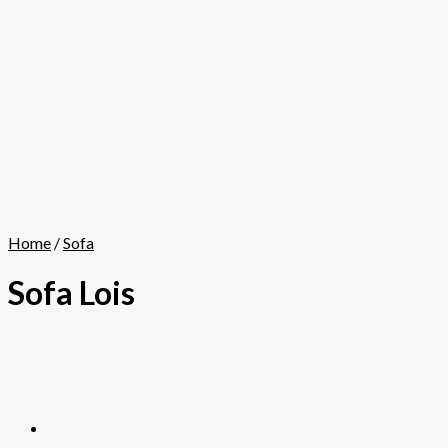
Home
/
Sofa
Sofa Lois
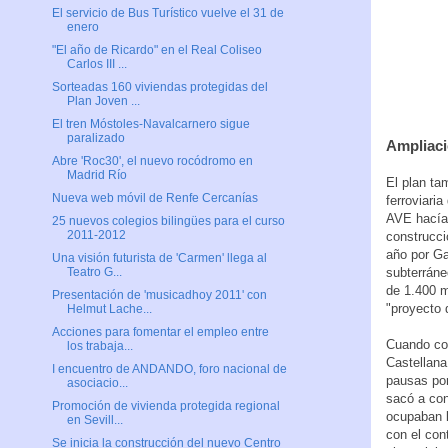
El servicio de Bus Turístico vuelve el 31 de
enero
"El año de Ricardo" en el Real Coliseo
Carlos III ...
Sorteadas 160 viviendas protegidas del
Plan Joven ...
El tren Móstoles-Navalcarnero sigue
paralizado
Ampliaci
Abre 'Roc30', el nuevo rocódromo en
Madrid Río
El plan ta
Nueva web móvil de Renfe Cercanías
ferroviari
AVE hacía 
25 nuevos colegios bilingües para el curso
2011-2012
construcc
año por Ga
Una visión futurista de 'Carmen' llega al
subterráne
Teatro G...
de 1.400 m
Presentación de 'musicadhoy 2011' con
"proyecto 
Helmut Lache...
Acciones para fomentar el empleo entre
Cuando com
los trabaja...
Castellana
I encuentro de ANDANDO, foro nacional de
pausas por
asociacio...
sacó a con
Promoción de vivienda protegida regional
ocupaban l
en Sevill...
con el con
Se inicia la construcción del nuevo Centro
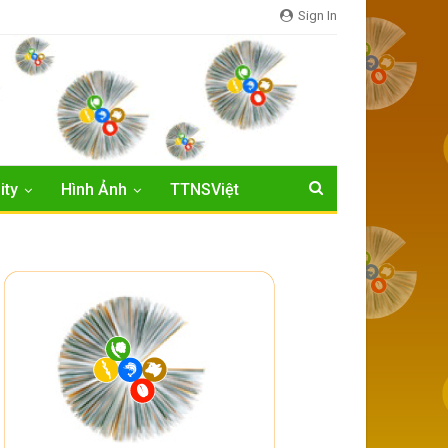
Sign In
ity
Hình Ảnh
TTNSViệt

- _Goal of the exercise_
Restate each line of the records exactly; pictures do not belong in the copy.

- _Result_
Home
/
Sofa
Sofa Lois
El servicio de Bus Turístico vuelve el 31 de
enero
"El año de Ricardo" en el Real Coliseo
Carlos III ...
Sorteadas 160 viviendas protegidas del
Plan Joven ...
El tren Móstoles-Navalcarnero sigue
paralizado
Ampliaci
Abre 'Roc30', el nuevo rocódromo en
Madrid Río
El plan ta
Nueva web móvil de Renfe Cercanías
ferroviari
AVE hacía 
25 nuevos colegios bilingües para el curso
2011-2012
construcc
año por Ga
Una visión futurista de 'Carmen' llega al
subterráne
Teatro G...
de 1.400 m
Presentación de 'musicadhoy 2011' con
"proyecto 
Helmut Lache...
Acciones para fomentar el empleo entre
Cuando com
los trabaja...
Castellana
I encuentro de ANDANDO, foro nacional de
pausas por
asociacio...
sacó a con
Promoción de vivienda protegida regional
ocupaban l
en Sevill...
con el con
Se inicia la construcción del nuevo Centro
Sign In
ity
Hình Ảnh
TTNSViệt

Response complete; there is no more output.